Dec. 28 (Bloomberg) -- Wheat rose the most in four weeks as export sales surged to the highest in almost two years in the U.S., the world’s biggest shipper. Corn and soybeans climbed.
Exporters sold 1 million metric tons of wheat in the week ended Dec. 20, the most since Jan. 13, 2011, and the fourth straight weekly increase, government data showed today. Prices have fallen 9.8 percent this month, boosting the appeal of U.S. supplies for overseas buyers, said Brian Hoops, the president of Midwest Market Solutions.

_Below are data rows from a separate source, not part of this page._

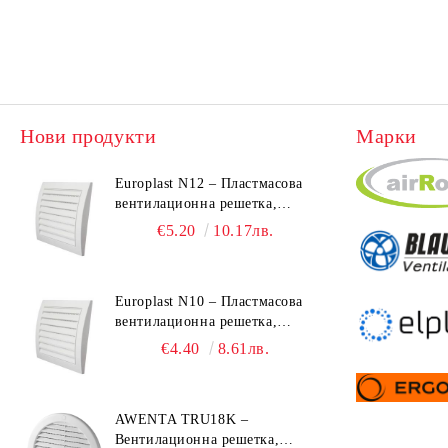
Нови продукти
Марки
Europlast N12 – Пластмасова
вентилационна решетка,
190x190 mm
€5.20
10.17лв.
Europlast N10 – Пластмасова
вентилационна решетка,
153x148 mm
€4.40
8.61лв.
AWENTA TRU18K –
Вентилационна решетка,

“This is something we’ve not seen from the wheat market for a while, in terms of export business,” Hoops said in a telephone interview from Springfield, Missouri. “It’s an indication we’re at a level where we’re going to stimulate demand.”
Wheat futures for March delivery climbed 0.8 percent to settle at $7.7875 a bushel at 2 p.m. on the Chicago Board of Trade, the biggest advance since Nov. 27. The price is up 19 percent this year, the largest gain among the 24 commodities tracked by the Standard & Poor’s GSCI Spot Index.
Corn futures for March delivery rose 0.4 percent to $6.94 a bushel in Chicago. The price has dropped 7.8 percent in December, heading for the largest monthly decline since May.
Soybean futures for March delivery added 0.3 percent to $14.18 a bushel on the CBOT.
Corn is the biggest U.S. crop, followed by soybeans, hay and wheat, U.S. government data show.